WORK TASK: Repeat the listing word for word, but skip any pictures.

INPUT DATA:
__________________________________________________
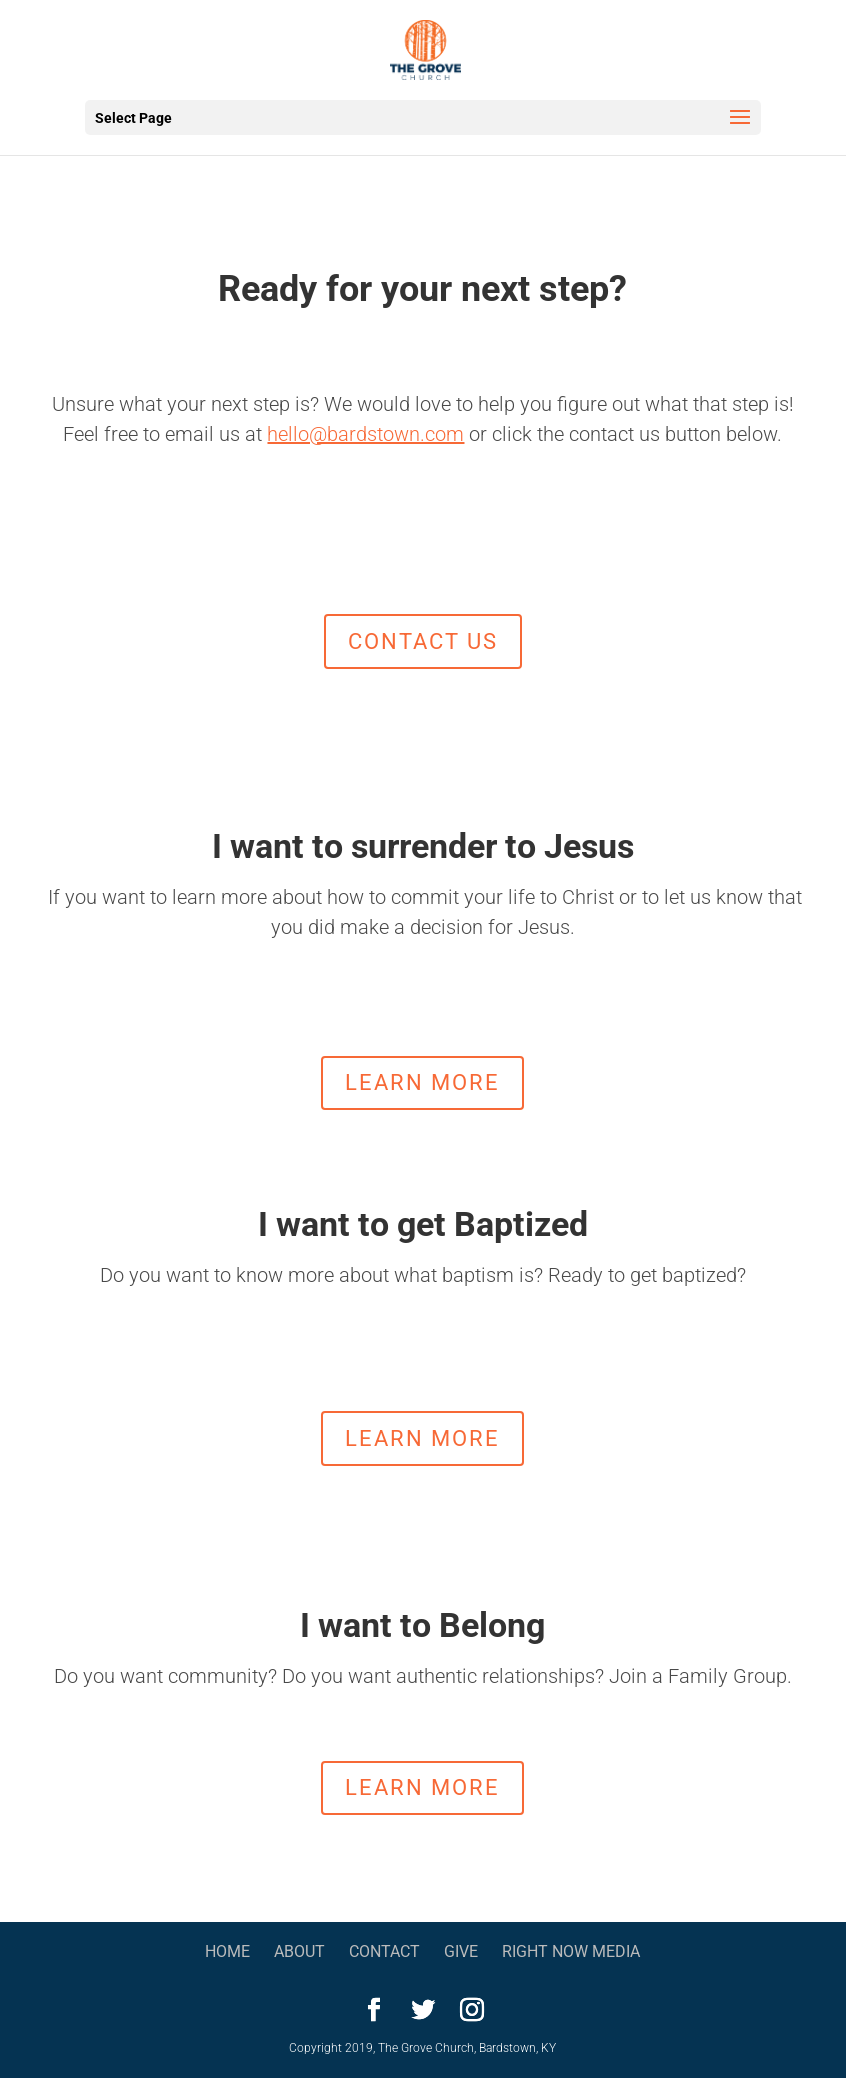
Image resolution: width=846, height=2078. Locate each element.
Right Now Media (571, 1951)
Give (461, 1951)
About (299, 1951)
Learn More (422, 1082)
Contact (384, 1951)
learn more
__________________________________________________
RESPONSE AREA:
Image resolution: width=846, height=2078. Locate each element.
Right Now Media (571, 1951)
Give (461, 1951)
About (299, 1951)
Learn More (422, 1082)
Contact (384, 1951)
learn more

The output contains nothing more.